Core operating rules
Core (or simple) operating rules define how we interact internally and with our external stakeholders. Simple rules consistent with the purpose and goals of a general practice college might be:
- Adapt to expected and unexpected eventualities.
- Do the least harm possible.
- To care with skill (Cum Scientia Caritas).
- Or more contemporarily: To cure sometimes, to relieve often and to comfort always (Osler).52
- Promote the value/benefits of general practice care to patients and policy makers.
- Reiterate that quality care requires quality resourcing.
A way forward
The authors have aimed to ‘untangle’ the core complexities of general practice using a system and complexity-thinking framework.11 How GPs approach their work to enhance the wellbeing of patients relies on appreciating the interconnectedness and interdependencies involved when people seek healthcare; this means treating individuals who experience illness in the presence as much as the absence of identifiable diseases, understanding the impact of the nature of their community on their health, as well as developing a relationship with the wider health service network.
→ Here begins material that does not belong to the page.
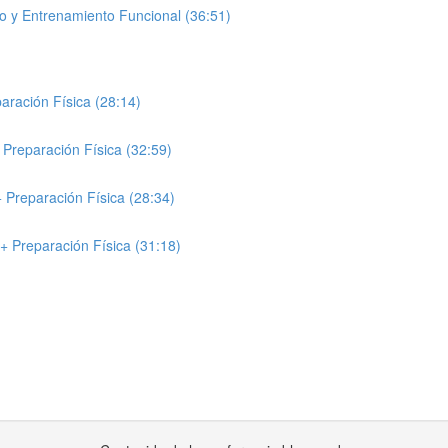
o y Entrenamiento Funcional (36:51)
ración Física (28:14)
Preparación Física (32:59)
 Preparación Física (28:34)
 Preparación Física (31:18)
The effectiveness of the RACGP as well as other general practice organisations depends on embracing the core principles of a seamless horizontally and vertically integrated complex adaptive (also referred to as ‘learning’) organisation.63 Members of any GP organisation want to have an effective organisation that will help them to enhance their work in their local setting. From a complexity standpoint, the purpose, goals, values and simple rules for general practice suggested above are based on the sciences underpinning the profession.
The authors believe the approaches and perspectives discussed would allow GP organisations to emerge into truly integrated learning organisations. Embracing leadership approaches to manage the complex adaptive nature of general practice could help to empower GPs to define the interconnected and interdependent nature of their work, and to assert their irreplaceable role and expert skills to manage the complexities of health, illness and disease.